*Problem:*
Skip any image you find and restate the rest of the data word for word.

"""

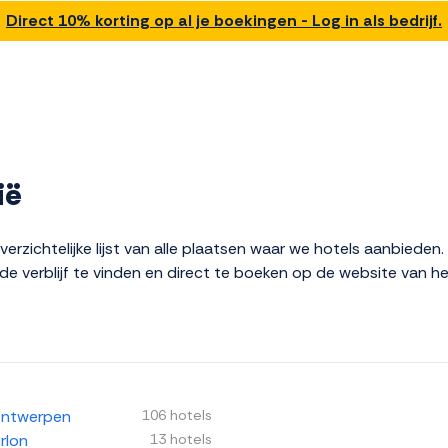
Direct 10% korting op al je boekingen - Log in als bedrijf.
ië
erzichtelijke lijst van alle plaatsen waar we hotels aanbieden
e verblijf te vinden en direct te boeken op de website van he
ntwerpen
106 hotels
rlon
13 hotels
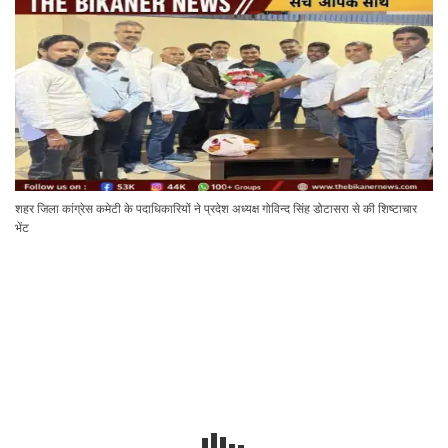
शहर जिला कांग्रेस कमेटी के पदाधिकारियों ने प्रदेश अध्यक्ष गोविन्द सिंह डोटासरा से की शिष्टाचार
भेंट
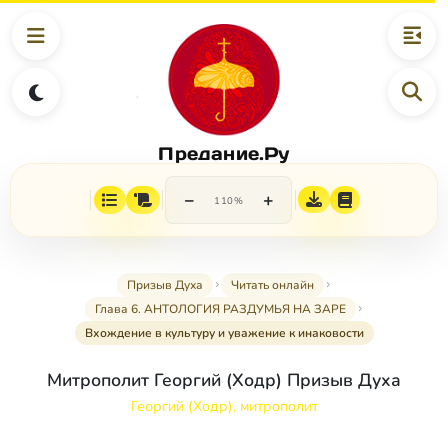
Предание.Ру
−
+
110%
Призыв Духа
Читать онлайн
Глава 6. АНТОЛОГИЯ РАЗДУМЬЯ НА ЗАРЕ
Вхождение в культуру и уважение к инаковости
Митрополит Георгий (Ходр) Призыв Духа
Георгий (Ходр), митрополит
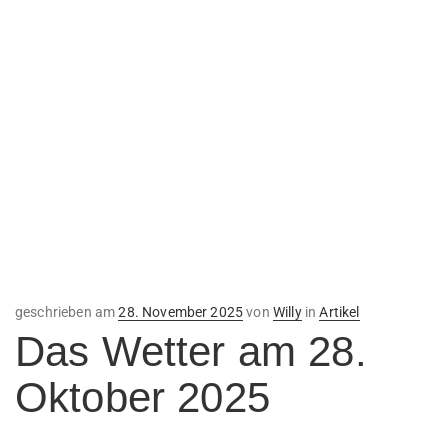
Veröffentlicht
geschrieben am
28. November 2025
von
Willy
in
Artikel
am
Das Wetter am 28.
Oktober 2025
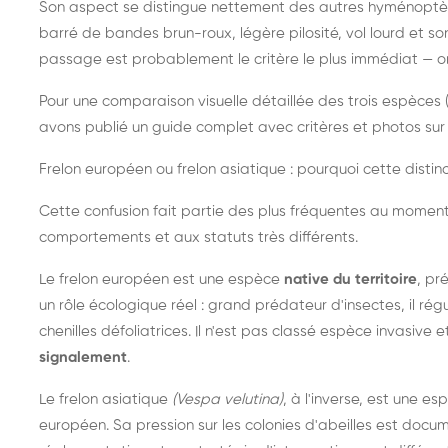
Son aspect se distingue nettement des autres hyménoptèr
barré de bandes brun-roux, légère pilosité, vol lourd et s
passage est probablement le critère le plus immédiat — on 
Pour une comparaison visuelle détaillée des trois espèces (
avons publié un guide complet avec critères et photos sur 
Frelon européen ou frelon asiatique : pourquoi cette distinc
Cette confusion fait partie des plus fréquentes au moment
comportements et aux statuts très différents.
Le frelon européen est une espèce
native du territoire
, pr
un rôle écologique réel : grand prédateur d'insectes, il r
chenilles défoliatrices. Il n'est pas classé espèce invasive et
signalement
.
Le frelon asiatique
(Vespa velutina)
, à l'inverse, est une es
européen. Sa pression sur les colonies d'abeilles est do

"""

*The completed task:*
Direct 10% korting op al je boekingen - Log in als bedrijf.
ië
erzichtelijke lijst van alle plaatsen waar we hotels aanbieden
e verblijf te vinden en direct te boeken op de website van he
ntwerpen
106 hotels
rlon
13 hotels
शहर जिला कांग्रेस कमेटी के पदाधिकारियों ने प्रदेश अध्यक्ष गोविन्द सिंह डोटासरा से की शिष्टाचार
भेंट
Предание.Ру
−
+
110%
Призыв Духа
Читать онлайн
Глава 6. АНТОЛОГИЯ РАЗДУМЬЯ НА ЗАРЕ
Вхождение в культуру и уважение к инаковости
Митрополит Георгий (Ходр) Призыв Духа
Георгий (Ходр), митрополит
Veröffentlicht
geschrieben am
28. November 2025
von
Willy
in
Artikel
am
Das Wetter am 28.
Oktober 2025
Son aspect se distingue nettement des autres hyménoptèr
barré de bandes brun-roux, légère pilosité, vol lourd et s
passage est probablement le critère le plus immédiat — on 
Pour une comparaison visuelle détaillée des trois espèces (
avons publié un guide complet avec critères et photos sur 
Frelon européen ou frelon asiatique : pourquoi cette distinc
Cette confusion fait partie des plus fréquentes au moment
comportements et aux statuts très différents.
Le frelon européen est une espèce
native du territoire
, pr
un rôle écologique réel : grand prédateur d'insectes, il r
chenilles défoliatrices. Il n'est pas classé espèce invasive et
signalement
.
Le frelon asiatique
(Vespa velutina)
, à l'inverse, est une es
européen. Sa pression sur les colonies d'abeilles est do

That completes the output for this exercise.